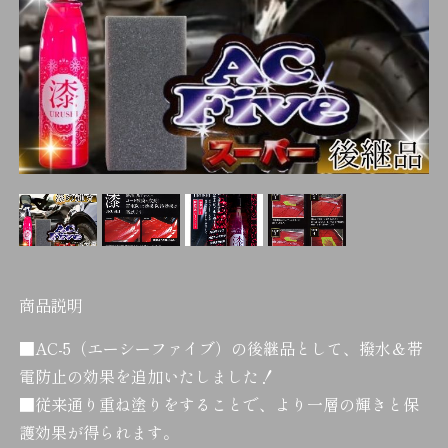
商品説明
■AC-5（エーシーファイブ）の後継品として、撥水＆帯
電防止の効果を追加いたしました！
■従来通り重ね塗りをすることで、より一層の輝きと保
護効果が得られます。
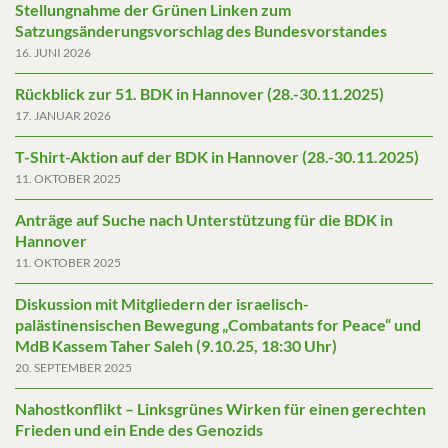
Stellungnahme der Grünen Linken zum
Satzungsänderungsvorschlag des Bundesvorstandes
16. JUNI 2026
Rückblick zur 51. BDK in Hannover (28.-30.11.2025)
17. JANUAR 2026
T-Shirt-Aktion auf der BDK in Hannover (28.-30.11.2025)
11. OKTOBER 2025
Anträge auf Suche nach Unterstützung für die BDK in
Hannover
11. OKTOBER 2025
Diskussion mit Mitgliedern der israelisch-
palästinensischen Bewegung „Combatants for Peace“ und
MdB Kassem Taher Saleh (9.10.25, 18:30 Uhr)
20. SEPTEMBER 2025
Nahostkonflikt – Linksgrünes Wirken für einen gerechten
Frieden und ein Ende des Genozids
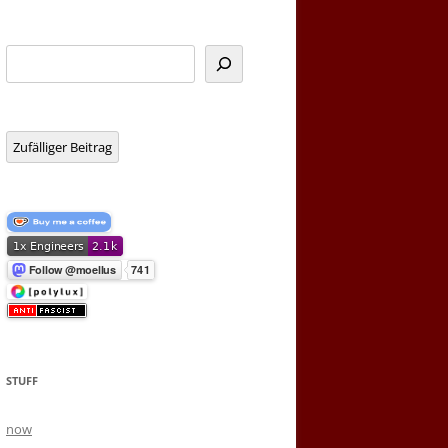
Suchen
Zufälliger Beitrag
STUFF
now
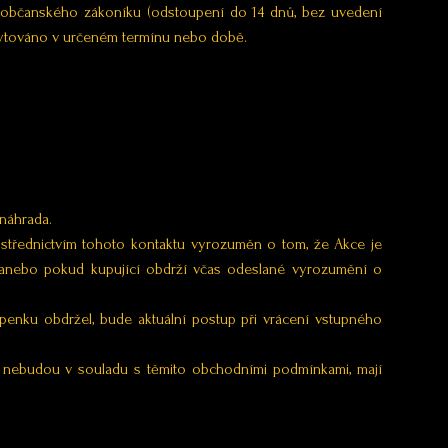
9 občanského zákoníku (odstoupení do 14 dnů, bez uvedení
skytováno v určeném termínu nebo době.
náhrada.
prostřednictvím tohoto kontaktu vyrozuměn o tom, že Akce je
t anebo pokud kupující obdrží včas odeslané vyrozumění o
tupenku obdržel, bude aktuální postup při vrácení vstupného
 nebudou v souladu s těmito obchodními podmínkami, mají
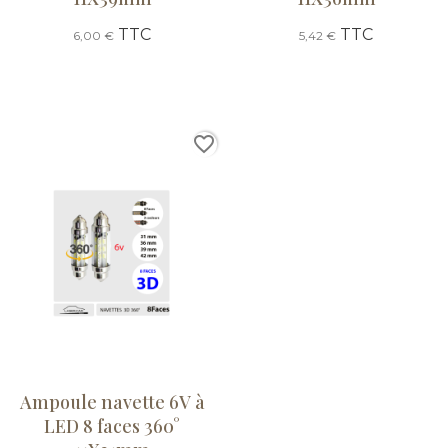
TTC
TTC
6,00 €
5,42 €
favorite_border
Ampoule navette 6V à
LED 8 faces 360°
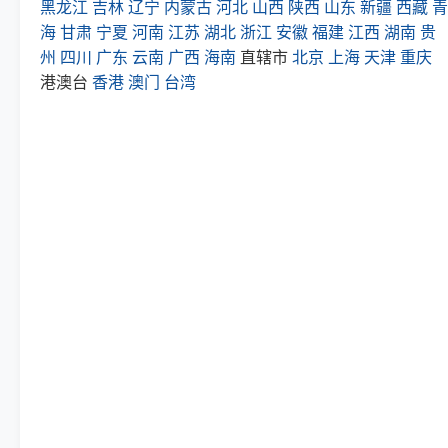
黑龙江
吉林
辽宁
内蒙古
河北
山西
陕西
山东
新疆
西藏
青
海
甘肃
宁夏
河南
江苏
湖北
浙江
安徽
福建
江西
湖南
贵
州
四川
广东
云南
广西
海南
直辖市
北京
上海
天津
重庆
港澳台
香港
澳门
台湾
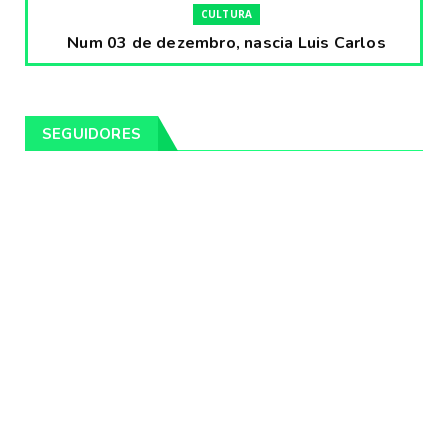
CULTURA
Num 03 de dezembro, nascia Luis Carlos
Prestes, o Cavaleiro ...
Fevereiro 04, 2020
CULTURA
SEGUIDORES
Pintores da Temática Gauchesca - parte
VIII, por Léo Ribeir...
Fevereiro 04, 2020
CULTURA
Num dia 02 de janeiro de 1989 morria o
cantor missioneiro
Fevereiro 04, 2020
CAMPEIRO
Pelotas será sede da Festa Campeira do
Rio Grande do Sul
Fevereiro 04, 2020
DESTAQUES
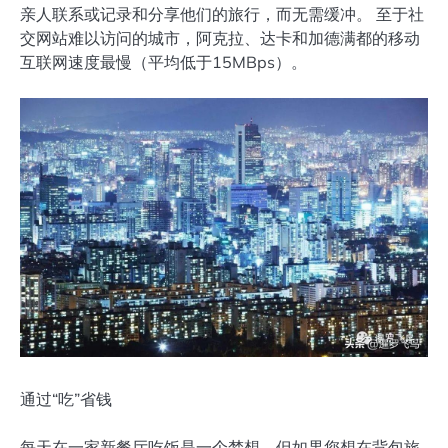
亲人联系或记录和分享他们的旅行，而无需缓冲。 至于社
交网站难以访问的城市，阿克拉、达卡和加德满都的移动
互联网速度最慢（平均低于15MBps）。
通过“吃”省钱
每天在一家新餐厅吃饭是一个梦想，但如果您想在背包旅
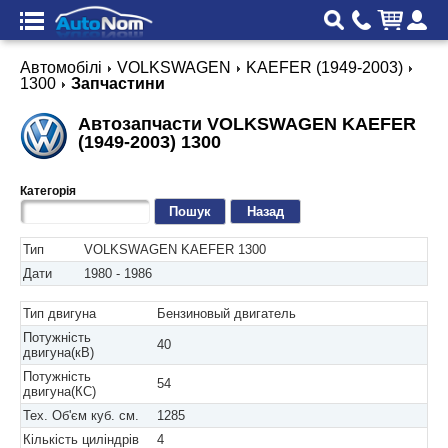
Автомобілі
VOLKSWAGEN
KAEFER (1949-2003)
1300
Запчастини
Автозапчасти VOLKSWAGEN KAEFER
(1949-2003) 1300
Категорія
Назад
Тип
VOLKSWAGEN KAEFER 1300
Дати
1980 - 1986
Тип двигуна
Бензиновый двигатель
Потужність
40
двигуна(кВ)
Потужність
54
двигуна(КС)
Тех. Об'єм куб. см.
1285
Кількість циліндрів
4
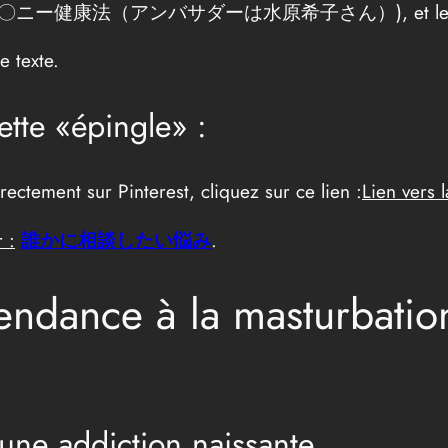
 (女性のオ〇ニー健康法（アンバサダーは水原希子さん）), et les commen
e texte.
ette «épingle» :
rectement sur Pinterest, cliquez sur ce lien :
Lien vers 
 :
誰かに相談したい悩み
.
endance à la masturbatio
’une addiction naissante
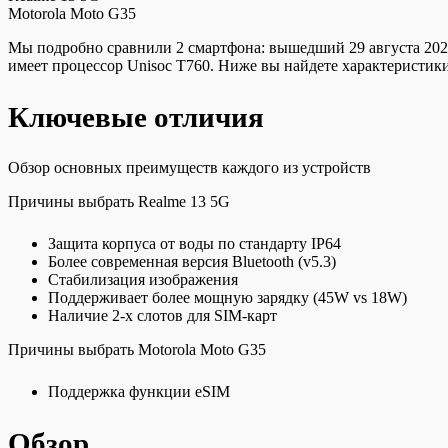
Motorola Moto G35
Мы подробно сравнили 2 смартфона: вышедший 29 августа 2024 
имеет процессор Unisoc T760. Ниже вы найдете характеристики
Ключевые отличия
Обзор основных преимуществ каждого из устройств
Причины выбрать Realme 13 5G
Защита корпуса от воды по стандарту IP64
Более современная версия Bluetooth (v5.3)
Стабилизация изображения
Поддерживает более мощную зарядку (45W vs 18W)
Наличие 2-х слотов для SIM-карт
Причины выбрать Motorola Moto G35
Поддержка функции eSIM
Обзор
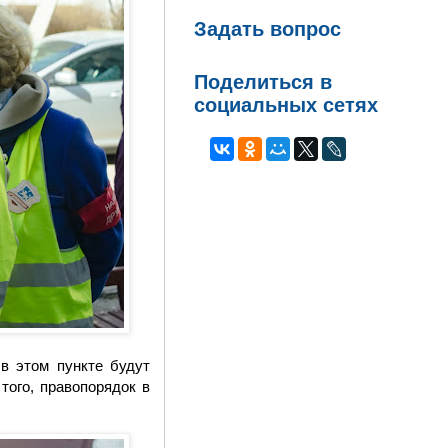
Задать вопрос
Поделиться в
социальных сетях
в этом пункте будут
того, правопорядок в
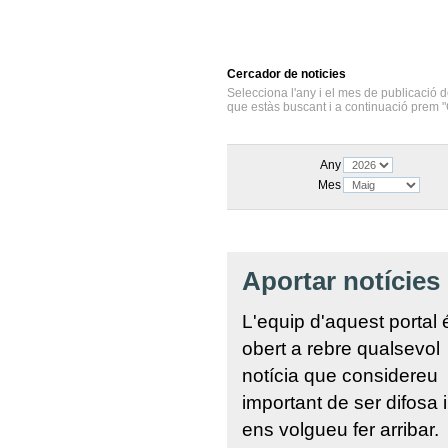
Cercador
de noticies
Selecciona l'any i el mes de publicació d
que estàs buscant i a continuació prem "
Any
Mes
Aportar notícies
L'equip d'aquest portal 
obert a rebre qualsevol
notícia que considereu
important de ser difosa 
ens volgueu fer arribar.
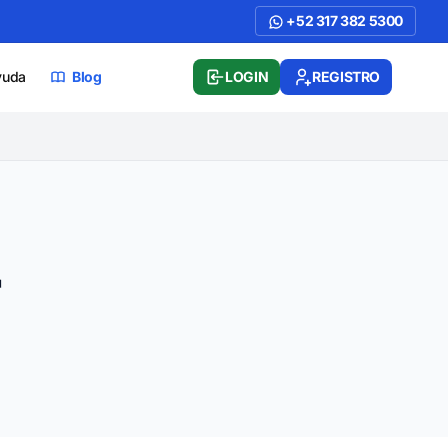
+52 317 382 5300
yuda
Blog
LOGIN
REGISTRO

· · · · ·

**TASK DESCRIPTION:**
The reply should repeat the data in full, exactly as given, and contain no pictures.

**RESULT OF THIS EXERCISE:**
商品説明
■AC-5（エーシーファイブ）の後継品として、撥水＆帯
電防止の効果を追加いたしました！
■従来通り重ね塗りをすることで、より一層の輝きと保
護効果が得られます。
Stellungnahme der Grünen Linken zum
Satzungsänderungsvorschlag des Bundesvorstandes
16. JUNI 2026
Rückblick zur 51. BDK in Hannover (28.-30.11.2025)
17. JANUAR 2026
T-Shirt-Aktion auf der BDK in Hannover (28.-30.11.2025)
11. OKTOBER 2025
Anträge auf Suche nach Unterstützung für die BDK in
Hannover
11. OKTOBER 2025
Diskussion mit Mitgliedern der israelisch-
palästinensischen Bewegung „Combatants for Peace“ und
MdB Kassem Taher Saleh (9.10.25, 18:30 Uhr)
20. SEPTEMBER 2025
Nahostkonflikt – Linksgrünes Wirken für einen gerechten
Frieden und ein Ende des Genozids
Suchen
Zufälliger Beitrag
STUFF
now
9 občanského zákoníku (odstoupení do 14 dnů, bez uvedení
skytováno v určeném termínu nebo době.
náhrada.
prostřednictvím tohoto kontaktu vyrozuměn o tom, že Akce je
t anebo pokud kupující obdrží včas odeslané vyrozumění o
tupenku obdržel, bude aktuální postup při vrácení vstupného
 nebudou v souladu s těmito obchodními podmínkami, mají
TTC
TTC
6,00 €
5,42 €
favorite_border
Ampoule navette 6V à
LED 8 faces 360°
黑龙江
吉林
辽宁
内蒙古
河北
山西
陕西
山东
新疆
西藏
青
海
甘肃
宁夏
河南
江苏
湖北
浙江
安徽
福建
江西
湖南
贵
州
四川
广东
云南
广西
海南
直辖市
北京
上海
天津
重庆
港澳台
香港
澳门
台湾
CULTURA
Num 03 de dezembro, nascia Luis Carlos
Prestes, o Cavaleiro ...
Fevereiro 04, 2020
CULTURA
SEGUIDORES
Pintores da Temática Gauchesca - parte
VIII, por Léo Ribeir...
Fevereiro 04, 2020
CULTURA
Num dia 02 de janeiro de 1989 morria o
cantor missioneiro
Fevereiro 04, 2020
CAMPEIRO
Pelotas será sede da Festa Campeira do
Rio Grande do Sul
Fevereiro 04, 2020
DESTAQUES
亲人联系或记录和分享他们的旅行，而无需缓冲。 至于社
交网站难以访问的城市，阿克拉、达卡和加德满都的移动
互联网速度最慢（平均低于15MBps）。
通过“吃”省钱
每天在一家新餐厅吃饭是一个梦想，但如果您想在背包旅
Автомобілі
VOLKSWAGEN
KAEFER (1949-2003)
1300
Запчастини
Автозапчасти VOLKSWAGEN KAEFER
(1949-2003) 1300
Категорія
Назад
Тип
VOLKSWAGEN KAEFER 1300
Дати
1980 - 1986
Тип двигуна
Бензиновый двигатель
Потужність
40
двигуна(кВ)
Потужність
54
двигуна(КС)
Тех. Об'єм куб. см.
1285
Кількість циліндрів
4
 (女性のオ〇ニー健康法（アンバサダーは水原希子さん）), et les commen
e texte.
ette «épingle» :
rectement sur Pinterest, cliquez sur ce lien :
Lien vers 
 :
誰かに相談したい悩み
.
endance à la masturbatio
’une addiction naissante
Motorola Moto G35
Мы подробно сравнили 2 смартфона: вышедший 29 августа 2024 
имеет процессор Unisoc T760. Ниже вы найдете характеристики
Ключевые отличия
Обзор основных преимуществ каждого из устройств
Причины выбрать Realme 13 5G
Защита корпуса от воды по стандарту IP64
Более современная версия Bluetooth (v5.3)
Стабилизация изображения
Поддерживает более мощную зарядку (45W vs 18W)
Наличие 2-х слотов для SIM-карт
Причины выбрать Motorola Moto G35
Поддержка функции eSIM
Обзор
Задать вопрос
Поделиться в
социальных сетях
в этом пункте будут
того, правопорядок в
Cercador
de noticies
Selecciona l'any i el mes de publicació d
que estàs buscant i a continuació prem "
Any
Mes
Aportar notícies
L'equip d'aquest portal 
obert a rebre qualsevol
notícia que considereu
important de ser difosa 
ens volgueu fer arribar.
+52 317 382 5300
yuda
Blog
LOGIN
REGISTRO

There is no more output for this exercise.